That is hoping on God's grace. That is leaning on this hope. We do err big time when we look into our heart and proclaim, "There is not enough love and mercy there to show to my enemies and the wicked." What did you expect? Did you think that the heart which Scripture declares is desperately wicked would be overflowing with love and mercy? The error is in looking there at all. Grace, mercy and love are not in our sinful, fallen hearts, they are in God's heart. We look to God's heart, not ours. We hope on God's heart of grace not ours. We lean on God not ourselves.
Our Lord God can keep us in the moment that Christ died for, and His grace can be hoped on endlessly even when we feel hopeless because of our sinfulness. But the main thrust of our prayer is that we "may ever be defended by Your mighty power." What do you think we are asking to be defended from? In a prayer that talks about being kept in true religion and leaning on the hope of God's grace, the problem in view is not outside physical danger. No, we are asking God in this prayer to defend us from consciences that will make us flee true religion and the grace of God.
Someone has said, "Conscience makes cowards of us all." An evil conscience, one that is always accusing us of our very real shortcomings and sins, can make us forsake true religion and the grace of God. An evil conscience can make us stand outside of the moment Christ died for saying that it doesn't apply to me. An evil conscience can't lean on the grace of God because it doesn't think His grace applies to it.
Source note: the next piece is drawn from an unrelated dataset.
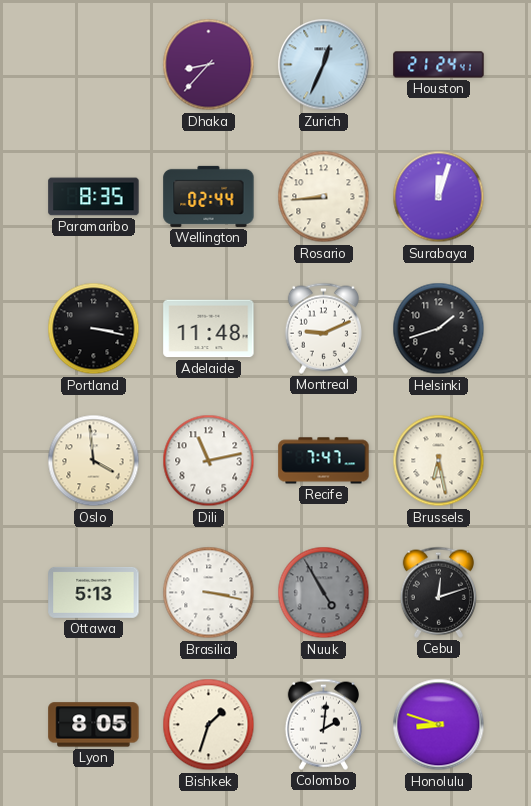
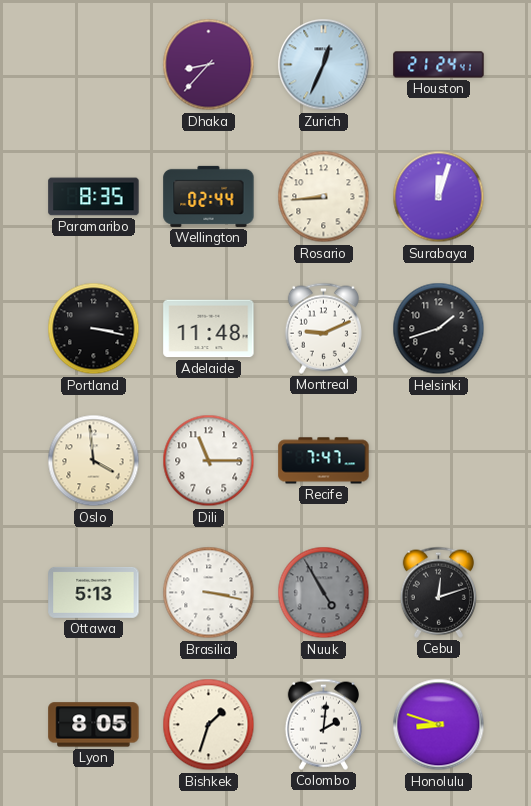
Dili: 11:13 -> 11:15
Brussels: 6:28 -> none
The evil conscience accuses and accuses driving you farther and farther away from the grace of God.
What's the answer? "If our hearts condemn us, God is greater," says I John 3. He has the mighty power to defend us even against our own evil consciences. Don't let your conscience determine whether you have God's grace. Let His Word do that. And God's Word assures you that in your Baptism is more than enough grace to cover your sins, in your absolution there is not one sin of yours that is not sent away, in the Holy Communion the blood of Christ is thick and rich enough to cleanse even you.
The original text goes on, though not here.